We tested the CD and UC predictive models on the third fold data sets. They achieved AUC of 0.864 (95% CI = [0.8573, 0.8692]) and 0.826 (95% CI = [0.8164, 0.8315]) for CD and UC, respectively. To our knowledge, this is the best prediction performance ever reported for CD and UC. To decipher where the improved performance came from, we evaluated several different forms of the risk assessment models. We first evaluated the contribution by sample size. We used different percentages of the second fold data set for training followed by testing on the third fold data set. AUC results are shown in Figure 2A. We can see that when sample size was small (a low number of thousands) AUC was inferior (<0.8 for CD and <0.7 for UC), consistent with previous studies. Because Figure 2A suggests that the AUC might not have peaked or plateaued at a relative sample size of 100%, it was tempting to reckon that even higher AUC might be achieved by using larger sample sizes for the training data. Therefore we further added samples from the testing fold to the training fold. We observed very comparable plateaued AUC without significant changes (see Table S1 available online). These results suggest that we either reached the peaks for prediction significance or that we required much greater sample sizes to improve further. In addition, caution should be used for batch effect when combining data from different sources. Our batch effect check did not find evidence of such effects contributing to the high predictive ability (Supplemental Information).

Figure 2.

Figure 2

Contribution of Sample Size and Predictors

For all experiments, we trained logistic regression models on fold 2 data and plotted AUCs of testing on fold 3 data.

(A) 10% sample sizes of fold 2 data were 1,327 and 1,197 for CD and UC, respectively.

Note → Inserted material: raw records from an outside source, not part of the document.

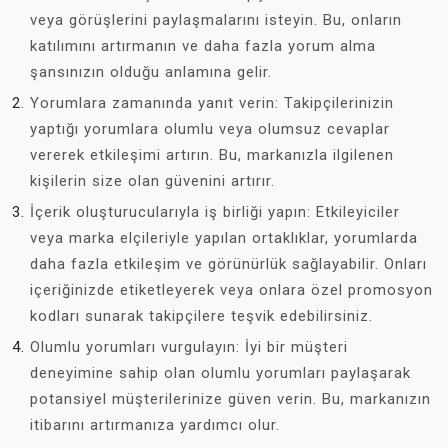
veya görüşlerini paylaşmalarını isteyin. Bu, onların
katılımını artırmanın ve daha fazla yorum alma
şansınızın olduğu anlamına gelir.
Yorumlara zamanında yanıt verin: Takipçilerinizin
yaptığı yorumlara olumlu veya olumsuz cevaplar
vererek etkileşimi artırın. Bu, markanızla ilgilenen
kişilerin size olan güvenini artırır.
İçerik oluşturucularıyla iş birliği yapın: Etkileyiciler
veya marka elçileriyle yapılan ortaklıklar, yorumlarda
daha fazla etkileşim ve görünürlük sağlayabilir. Onları
içeriğinizde etiketleyerek veya onlara özel promosyon
kodları sunarak takipçilere teşvik edebilirsiniz.
Olumlu yorumları vurgulayın: İyi bir müşteri
deneyimine sahip olan olumlu yorumları paylaşarak
potansiyel müşterilerinize güven verin. Bu, markanızın
itibarını artırmanıza yardımcı olur.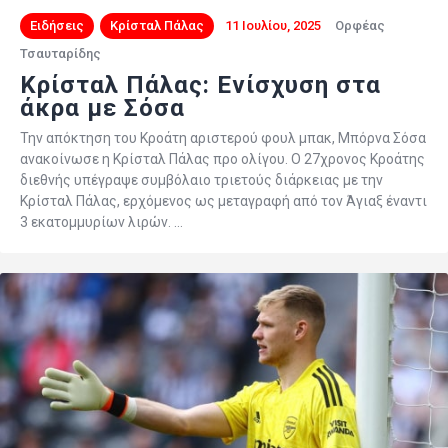
Ειδήσεις
Κρίσταλ Πάλας
11 Ιουλίου, 2025
Ορφέας
Τσαυταρίδης
Κρίσταλ Πάλας: Ενίσχυση στα
άκρα με Σόσα
Την απόκτηση του Κροάτη αριστερού φουλ μπακ, Μπόρνα Σόσα
ανακοίνωσε η Κρίσταλ Πάλας προ ολίγου. Ο 27χρονος Κροάτης
διεθνής υπέγραψε συμβόλαιο τριετούς διάρκειας με την
Κρίσταλ Πάλας, ερχόμενος ως μεταγραφή από τον Άγιαξ έναντι
3 εκατομμυρίων λιρών. …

(B) UC/CD: AUCs were achieved by using only the 30 CD-specific loci or the 23 UC-specific loci; UC/CD + IBD: AUCs were achieved by using the UC or CD loci plus the 110 IBD loci; UC + CD + IBD: AUCs were achieved by using all the 163 IBD loci; Affy500K: AUCs were achieved by using the 1,201/724 CD/UC Immunochip SNPs that are also typed on the Affymetrix 500K chip; Illumina550K: AUCs were achieved by using 1,728/1,142 CD/UC Immunochip SNPs that are also typed on the Illumina 550K chip; AffyGW6: AUCs were achieved by using 1,933/1,204 CD/UC Immunochip SNPs that are also typed on Affymetrix Genome-Wide SNP Array 6.0 chip; full: AUCs were achieved by using all Immunochip SNPs.

We next investigated the contribution by predictors. The most recent IBD association study increases the number of susceptibility loci to 163, including 23 UC-specific loci, 30 CD-specific loci, and 110 IBD loci.3 By using different combinations of these confirmed loci as predictors, we trained LR on the second fold data set followed by testing on the third fold data set. AUC results are shown in Figure 2B. We note that these validated loci were selected by using all data so the AUC results might be inflated. Even so, the resulting performance was inferior (AUC < 0.75 for CD and AUC < 0.7 for UC), confirming that using only validated loci is not a good strategy for risk prediction. To save cost, biotechnology companies design their popular GWAS chips to cover only a proportion of common variants using tag SNPs. Out of the 10,799 preselected CD SNPs, only 1,201, 1,728, and 1,933 are typed on the popular Affymetrix 500K, Illumina550K, and Affymetrix Genome-Wide SNP Array 6.0 chips, respectively. Similarly, only 724, 1,142, and 1,204 out of the 6,968 preselected UC SNPs are typed on the three chips, respectively. When using only these SNPs for model selection, training, and testing, we again obtained disappointing AUCs as shown in Figure 2B. An examination of the final predictors showed that more than 60% of the selected predictors were not typed by current genotyping chips used for GWAS. The dense variant coverage of the Immunochip increases the chance of including causal variants or implicating them better with LD. We also noticed that many final predictors were less common or rare (115 CD and 72 UC SNPs with MAF < 0.05). When filtering by using MAF < 0.05 in fold 1, AUCs for fold 3 dropped to 0.825 and 0.780 for CD and UC, respectively. Together, these results may partially explain the discouraging risk prediction performance in previous studies that were not able to utilize comprehensive catalog of variants.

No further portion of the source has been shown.